Design Rationale

This section documents the rationale behind design decisions in Boost.URL that are not obvious from the API alone. For a general overview of the library’s goals and features, see the introduction.

Character Type

Boost.URL uses char as its character type. The library does not provide class templates parameterized on character type (e.g. basic_url_view<CharT>).

URLs are sequences of ASCII octets as defined by RFC 3986. In practice, URLs are always handled as char strings: in HTTP headers, in JSON, in configuration files, and in every major programming language’s URL library. Wide character types (wchar_t, char16_t, char32_t) are not used for URLs in any real-world context, so supporting them would add complexity with no practical benefit.

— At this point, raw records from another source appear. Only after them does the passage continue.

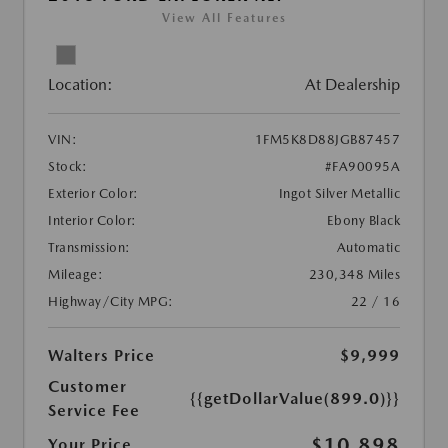
View All Features
Location:
At Dealership
VIN:
1FM5K8D88JGB87457
Stock:
#FA90095A
Exterior Color:
Ingot Silver Metallic
Interior Color:
Ebony Black
Transmission:
Automatic
Mileage:
230,348 Miles
Highway/City MPG:
22 / 16
Walters Price
$9,999
Customer
{{getDollarValue(899.0)}}
Service Fee
$10,898
Your Price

This also means the library does not provide a char8_t (C20) instantiation. While `char8_t` is portably correct for ASCII/UTF-8 text, its adoption in the C ecosystem remains limited: the standard library does not fully support it for I/O or formatting, and no major framework has adopted it in public APIs. Using char means Boost.URL interoperates directly with std::string, std::string_view, string literals, and the rest of the ecosystem without conversion.

EBCDIC

The C++ standard does not require that char use an ASCII-compatible encoding. On EBCDIC platforms (primarily IBM z/OS), the character literal '/' does not have the value 0x2F, so a URL parser that compares char values against ASCII constants would malfunction.

In practice, this is not a concern for Boost.URL:

  • z/OS is the only remaining platform where EBCDIC is relevant for C++ compilation.

  • The z/OS C++ compilers support an ASCII compilation mode (-qascii or -fzos-le-char-mode=ascii) that makes char literals use ASCII values. This mode exists specifically for open-source software that assumes ASCII.

  • Real-world C++ libraries that handle URLs and HTTP on z/OS (such as cpp-httplib and DuckDB) use this ASCII mode rather than adding EBCDIC transcoding.

  • The z/OS REST and web services ecosystem is almost entirely Java-based. No evidence exists of C++ code parsing RFC 3986 URIs in EBCDIC char encoding.

  • WG21 is moving in this direction as well: P3688 (ASCII character utilities) proposes char-based functions that treat input as ASCII regardless of literal encoding.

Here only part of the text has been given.